Every day, more than 500 people go to the hospital because of a ladder-related accident. Don’t be one of them.
- By Dave Francis
- Oct 01, 2012
As the national safety director for a company that designs and manufactures ladders, I read a lot of articles about ladder-related accidents and injuries. Recently I read one about a young woman named Amy. She was reaching for something while on a ladder and fell 10 feet to the concrete floor below. Her family said, “We know Amy has the will and fight to make it back, but the road to full recovery will be a long one.” Amy wasn’t trying to be unsafe, and she certainly didn’t want to be injured; she was just trying to get the job done.
All too often, we overlook a safety precaution because it’s just a little thing or we’re in a hurry. I am sure if Amy had it to do again, she would choose taking the extra time to get the job done. Unfortunately, there are stories like this every day, and some have an even sadder ending.
Most of us started climbing ladders as children, and sometimes we take the same risks now as we did then. Because ladders will continue to be a necessity in nearly all walks of life, we need to find better ways to prevent these accidents and thus save lives. The two best ways to accomplish this goal are providing better safety training and designing safer products.
The American Ladder Institute (ALI), which comprises the major players in the ladder industry, has developed the best online ladder safety training available; it can be found at www.laddersafetytraining.org. This free online service site provides a pre-test, an informative training video, and a post-test and allows for printing a certificate of completion. Managers can track the training of their employees.
Sometimes, hands-on experience and live training are the most effective methods to preventing injuries. As national safety director, I travel all over the country to contractor, utility, telecom, and service companies to provide live training sessions.
Designing Safety into the Ladder
Although it is extremely important, training alone is not enough. Even an experienced, well-trained pro can fall off a poorly designed traditional ladder. Better, safer, newer designs are now hitting the market that will help prevent the kind of ladder accidents that “just happen.” Designing safer ladders is also necessary to help prevent workers from using the ladder incorrectly.
Advances in technology have led to major innovations in ladder design to make safer products. The following are the three major causes of ladder accidents and how a few of these new ladder innovations are reducing injuries.
1. Repeated handling of heavy climbing equipment. Back and shoulder injuries caused by moving and setting up heavy ladders are usually not too serious, but they are by far the most common kind of injury, so they account for the greatest expense — as much as $75,000 per incident in lost time and actual costs. Better training in handling the ladder and properly setting it up is very helpful but still not a complete solution.
Using modern advances in fiberglass-resin composites and engineering design, one company has reduced the weight of a traditional extension ladder by up to 25 percent without reducing its strength. Reducing the weight of the ladder, along with training in proper technique, greatly reduces this type of injury.
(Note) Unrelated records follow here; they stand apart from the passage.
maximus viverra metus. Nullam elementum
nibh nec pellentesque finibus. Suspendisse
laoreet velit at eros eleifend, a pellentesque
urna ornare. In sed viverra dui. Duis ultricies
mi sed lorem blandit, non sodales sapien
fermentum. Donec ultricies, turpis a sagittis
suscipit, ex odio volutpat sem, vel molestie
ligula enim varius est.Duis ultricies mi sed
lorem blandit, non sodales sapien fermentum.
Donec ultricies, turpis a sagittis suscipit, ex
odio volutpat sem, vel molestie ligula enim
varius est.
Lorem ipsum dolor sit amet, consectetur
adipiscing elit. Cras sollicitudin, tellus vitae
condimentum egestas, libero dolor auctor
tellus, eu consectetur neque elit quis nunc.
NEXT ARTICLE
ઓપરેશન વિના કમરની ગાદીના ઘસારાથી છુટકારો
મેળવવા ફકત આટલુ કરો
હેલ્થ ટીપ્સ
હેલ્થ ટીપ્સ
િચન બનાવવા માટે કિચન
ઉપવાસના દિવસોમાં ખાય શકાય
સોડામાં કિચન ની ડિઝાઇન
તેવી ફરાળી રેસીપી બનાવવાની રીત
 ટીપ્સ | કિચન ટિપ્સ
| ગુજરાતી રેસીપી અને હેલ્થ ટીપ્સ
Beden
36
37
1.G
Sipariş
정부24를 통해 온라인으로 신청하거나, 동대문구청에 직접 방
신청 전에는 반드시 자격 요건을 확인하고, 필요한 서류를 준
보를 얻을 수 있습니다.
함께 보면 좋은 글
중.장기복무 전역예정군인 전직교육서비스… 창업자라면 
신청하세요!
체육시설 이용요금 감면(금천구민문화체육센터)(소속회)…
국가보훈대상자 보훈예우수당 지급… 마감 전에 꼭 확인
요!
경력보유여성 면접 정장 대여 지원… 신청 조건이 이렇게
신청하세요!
2. Using the wrong ladder for the job. We’re obsessed with speed. I see it at nearly every job site. Shortcuts such as using a ladder that is too short for the job, climbing on the top rung to reach just a little higher, or using a stepladder and leaning it against the wall like an extension ladder are proven to lead to accidents. And these accidents are usually more serious because they often end with a fall that might result in broken bones or permanent disability. We have to convince our operators that taking 60 seconds to get the right ladder for the job is worth it.
Multipurpose ladders, which have increased in popularity in recent years, can adjust to varying conditions to provide a safe, stable solution.
3. Falls due to overreaching. These are the most serious type of ladder accidents, often resulting in disability or death. Instead of climbing down and moving the ladder over a few feet, some operators reach just a little too far and cause their ladder to tip. Uneven ground makes overreaching even more dangerous. Just 1 inch out of level at the bottom of a 28-foot ladder will cause the top of the ladder to be 16 inches off center, throwing your center of gravity completely outside the base footprint of the ladder and vastly increasing the likelihood of a deadly side-tip fall. Adding levelers to the ladder can help to alleviate this concern but does not protect operators when they overreach, which they always do. Levelers also add extra weight to the ladder, increasing the possibility of a strain or sprain.
Recently, a new extension ladder design with retractable wide-stance outriggers has been proven to increase side-to-side stability by 600 percent. And because no job site is perfectly level, these outriggers double as levelers to adjust to uneven ground.
We get so used to using ladders every day that sometimes we get complacent and don’t pay close attention to what we’re doing. We need to remember that ladders are inherently dangerous, and using them incorrectly or using the wrong ladder for the job can result in serious injury.
Every day, more than 500 people go to the hospital because of a ladder-related accident; 25 of those people are permanently disabled, and one of them dies. A combination of better safety training and the introduction of ladders designed to be safer will literally prevent injuries and save lives.